Negara-negara ASEAN sepakat mempererat kerja sama di sektor energi untuk mengamankan pasokan minyak di tengah dinamika geopolitik yang belum pasti.
Usulan utama mencakup pembentukan hub penyimpanan cadangan minyak yang dapat menyuplai negara anggota secara regional.
Menteri Energi dan Sumber Daya Mineral Bahlil Lahadalia menyampaikan langkah ini di Kantor Kementerian ESDM, Jakarta, Senin, 11 Mei 2026.
Rencana ini menegaskan komitmen Indonesia untuk menjadi pusat logistik energi di kawasan.
Menteri ESDM menambahkan cadangan minyak nasional akan mendukung kebutuhan ASEAN.
Lebih lanjut, proyek ini diperkirakan menjadi bagian penting dalam strategi infrastruktur energi nasional.
Hub Cadangan Energi ASEAN
Secara umum, negara anggota ASEAN sepakat membentuk hub penyimpanan cadangan minyak demi menjaga pasokan di tengah gejolak geopolitik.
Mekanisme kerja sama itu melibatkan Malaysia, Brunei, Filipina, dan Indonesia sebagai pihak terkait.
Hub ini diharapkan dapat menyalurkan cadangan minyak ke negara anggota secara regional.
Menurut Bahlil Lahadalia, ide ini menekankan pembentukan hub untuk storage cadangan minyak bagi ASEAN.
Beliau menegaskan kerja sama dengan mitra regional akan memperkuat koordinasi energi lintas negara.
Ide ini dinilai relevan untuk menjaga kestabilan pasokan energi dalam berbagai skenario geopolitik.
Ide ini juga sejalan dengan upaya Indonesia mempersiapkan infrastruktur penyimpanan minyak nasional.
Rasionalnya, cadangan regional akan memberi opsi penyangga saat gangguan pasokan global.
Penguatan kapasitas regional disinyalir meningkatkan keamanan energi bagi kawasan.
Penempatan di Sumatera
Secara teknis, pemerintah Indonesia menawarkan lokasi penyimpanan minyak untuk cadangan regional.
Penempatan itu direncanakan berada di Kawasan Ekonomi Khusus KEK Sumatera.
Penempatan di Sumatera diharapkan mempercepat integrasi infrastruktur penyimpanan minyak nasional dengan kebutuhan negara anggota ASEAN.
Ia menambahkan studi kelayakan (FS) sedang berjalan untuk menilai kelayakan proyek.
Proyek penyimpanan nasional Indonesia saat ini berada pada tahap feasibility study.
Penentuan lokasi akan menimbang hasil FS dan kajian teknis lain yang relevan.
Bahlil menegaskan ide tersebut tetap berjalan dan tidak tergantung pada satu pihak saja.
Penempatan di KEK Sumatera akan menjadi landasan bagi pengembangan cadangan nasional itu.
Pelaksanaan akan mempertimbangkan logistik, biaya, dan dampak lingkungan.
Status Studi Kelayakan
Sejalan dengan rencana penyimpanan nasional, studi kelayakan FS saat ini masih berjalan.

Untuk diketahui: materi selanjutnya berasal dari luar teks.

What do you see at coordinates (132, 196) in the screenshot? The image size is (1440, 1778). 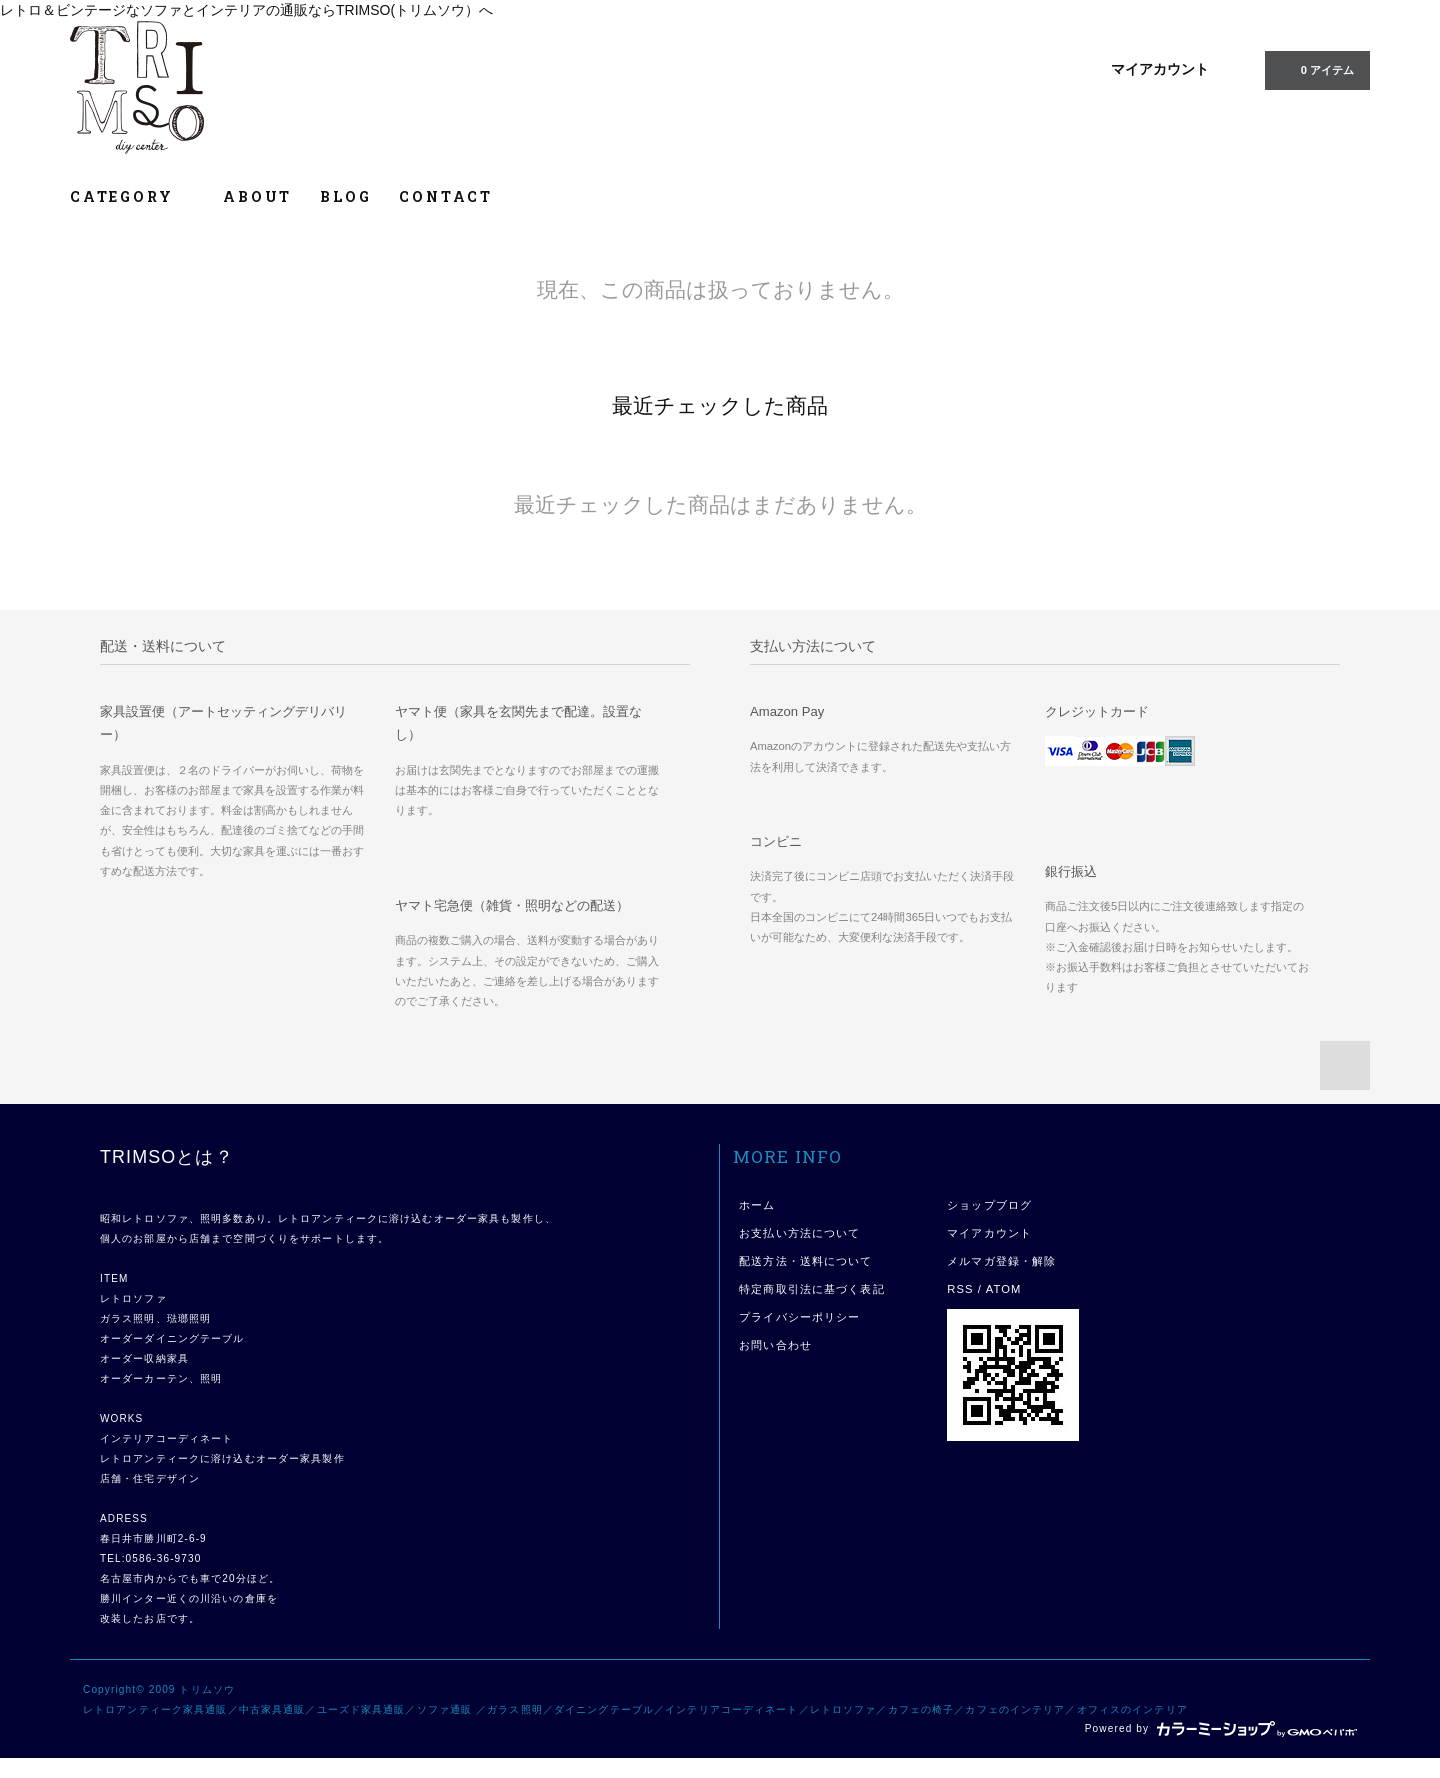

FS bertujuan menilai kelayakan teknis dan finansial proyek serta dampak operasional.
Langkah ini diharapkan memastikan kepastian kebutuhan energi regional dapat terpenuhi secara berkelanjutan.

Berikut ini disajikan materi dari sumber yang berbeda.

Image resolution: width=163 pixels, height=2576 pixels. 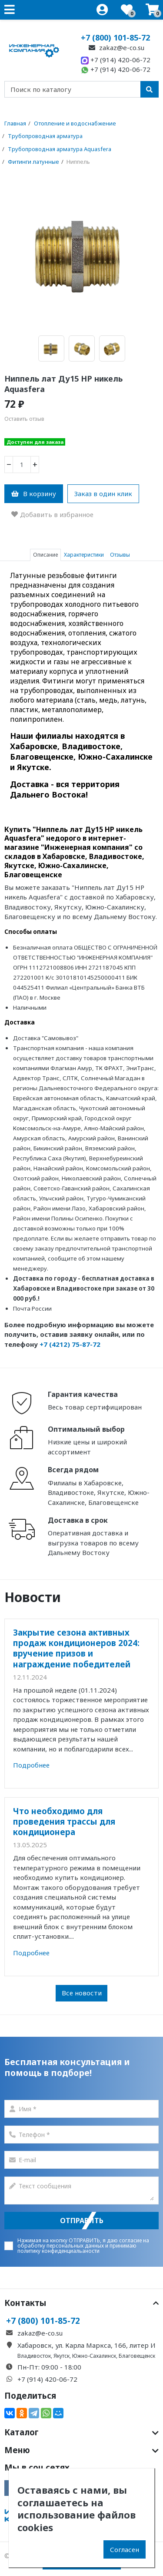 I want to click on Южно-Сахалинск, so click(x=94, y=2356).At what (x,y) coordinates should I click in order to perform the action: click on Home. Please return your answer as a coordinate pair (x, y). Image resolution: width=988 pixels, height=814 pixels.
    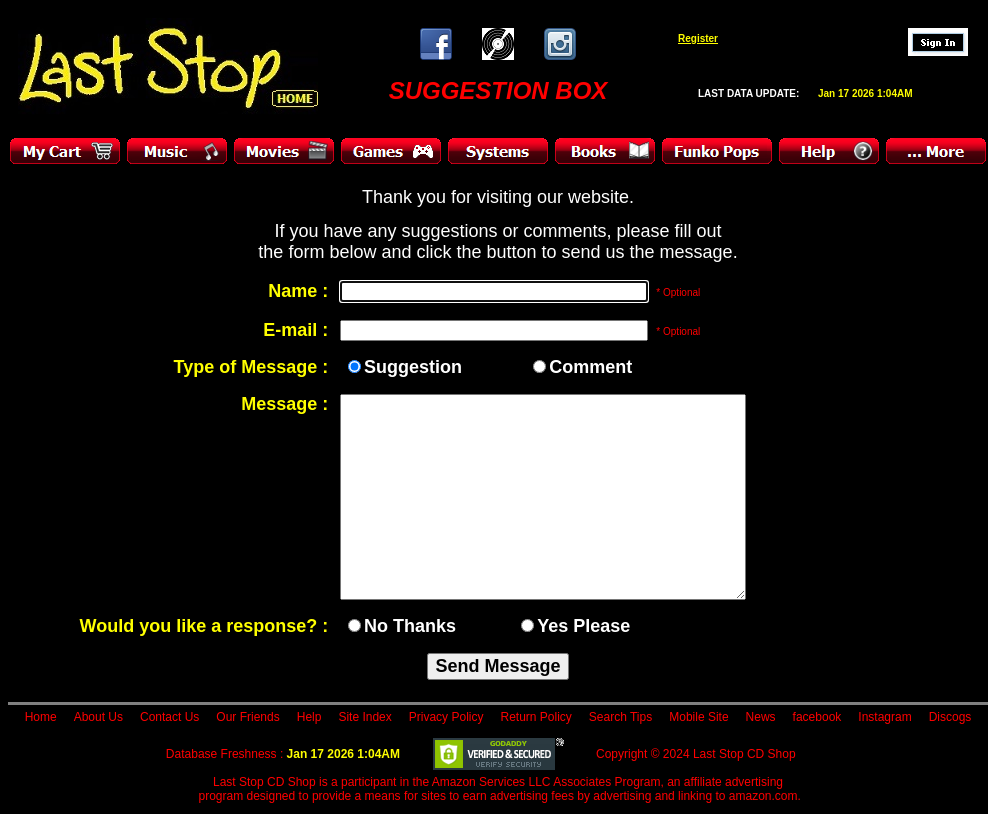
    Looking at the image, I should click on (41, 717).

Menurut Bahlil, FS merupakan prasyarat penting sebelum investasi dan konstruksi dimulai.
Ia menambahkan bahwa hasil FS akan mengarahkan keputusan akhir terkait skala dan lokasi proyek.
Pihak terkait juga menilai FS dapat menarik minat investor regional.
Proyek penyimpanan minyak nasional tidak hanya mencukupi kebutuhan domestik.
Rencana ini juga diharapkan meningkatkan ketahanan energi ASEAN.
Ia menegaskan komitmen Indonesia pada kemitraan regional melalui inisiatif penyimpanan cadangan minyak.